Testimonial: I have recovered from endometriosis

Since my first period at 10 and a half, I have had significant pain. My mother and my friends or my gynecologist told me that it was normal. Today I want to shout on the roofs that no, it's not normal, the proof for more than four years I have no pain, soft rules, regular cycles, I have no more need to take medicine.

If there is an important message that I want to convey this is this: no it is not normal to have pain when you have your period and no it is not normal to prescribe the pill a young girl because she pains and pimples without further explanation or support. The pimples remained, the pains too.

So I continued to live like this for years, taking on myself, swallowing painkillers and anti-inflammatories like candy because it seems that it was normal! Normal like: falling into apples, writhing in pain, not being able to bear being touched, vomiting, having diarrhea or being constipated, taking painkillers and anti-inflammatory drugs in high doses, having pain in certain positions during sexual intercourse . But it seems that this is normal.
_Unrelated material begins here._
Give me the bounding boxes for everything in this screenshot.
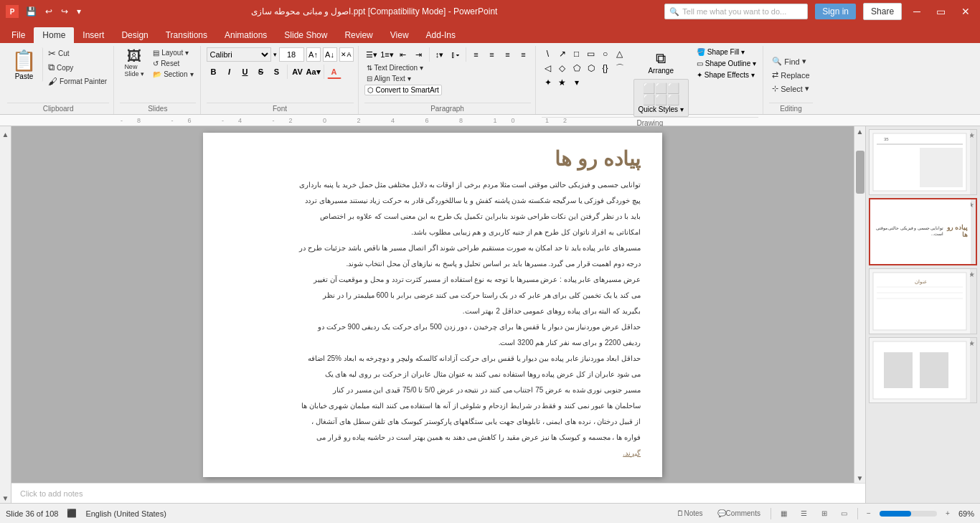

A few years later I read an article on endometriosis. I recognize all of my symptoms and everything lights up. I’m looking for more information. That’s it I’m sure. However, when I talk to my gynecologist she tells me that no, that endometriosis is a serious illness. She sends me to do examinations suspecting digestive problems. These reviews are negative.
I tell myself that I may be exaggerating, well I think I know but prefer to listen to this gynecologist, her white coat, her years of study and experience. I also listen to it because more than the symptoms I also read the words infertility, handicap, digestive pocket and that scares me.

No, it's not normal to have pain when you have your period

Diagnosis falls: endometriosis stage IV, the most advanced stage

But one day everything collapses. More acute pain like stabbing on the left side bends me in half and a high fever brings me to the emergency room.

I have surgery for the first time for a ruptured cyst and the diagnosis falls: "you have endometriosis". I knew it. A stage IV endometriosis, the most advanced stage, with damage to my utero sacral ligaments, a huge lump in Douglas' pouch beginning to invade my rectum and cysts in the ovaries. Fifteen years of medical wandering before being finally diagnosed.

4 months later, I feel the same pain and undergo a new emergency operation. There, I am offered a hormone replacement therapy that simulates menopause. A bite of Zoladex (Gnhr) for a period of 3 months. This treatment was my chance but I understood it much later. During these three months I am fortunate to have no side effects. The other effect, the treatment doesn't work at all on me. A cyst returns.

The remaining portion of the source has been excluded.